NORTHAMPTON, Mass. – A recent study by computer scientists at Smith College and the University of Massachusetts, Amherst, demonstrated a new electronic method to transcribe handwritten historical documents better than any other available method.
Currently, computer recognition programs tend to work well on machine-printed text and on limited handwriting tasks, such as reading postal addresses for which there are a finite number possibilities, according to Nicholas R. Howe, Smith associate professor.
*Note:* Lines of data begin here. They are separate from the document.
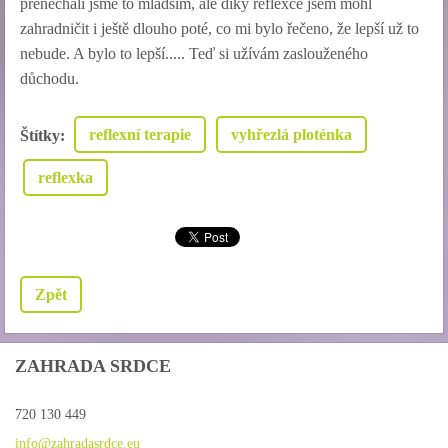
přenechali jsme to mladším, ale díky reflexce jsem mohl
zahradničit i ještě dlouho poté, co mi bylo řečeno, že lepší už to
nebude. A bylo to lepší..... Teď si užívám zaslouženého
důchodu.
reflexní terapie
vyhřezlá ploténka
Štítky
:
reflexka
Zpět
ZAHRADA SRDCE
720 130 449
info@zah
radasrdc
e.eu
Only a few programs have demonstrated any success in translating cursive script common to historical documents.
“Reliable recognition of texts from historical collections is often infeasible with current technology, and yet those texts hold the potential to open new worlds to scholarship,” noted Howe, who collaborated with Shaolei Feng, a graduate student, and R. Manmatha, research associate professor, at UMass.
“Our method improves the best previously reported recognition rates,” he said.
In their paper, “Finding words in alphabet soup,” the researchers documented an 85 percent success rate for the “flexible inference model” – a model that identifies the most probable sequence of letters in a portion of hand written text.
The technology recognized lettersusing a form of object recognition software that is similar to that which is commonly installed in digital cameras. (In cameras, the software identifies faces that appear within a frame and pulls them into focus.)
Researchers tested the software on twenty pages of George Washington’s letters, correspondence written in longhand script by several secretaries, and a medieval Latin text that have been tested using other handwriting software.
While the study breaks new ground in the development of software that translates handwriting, with all its imperfections, more research needs to be done, said Howe.
“Exploration of the possibilities has only begun,” he said. No rush; historical documents, by definition, will surely still be around.
The study was supported with funding from the Center for Intelligent Information Retrieval, Google, and the National Science Foundation.
-30-
|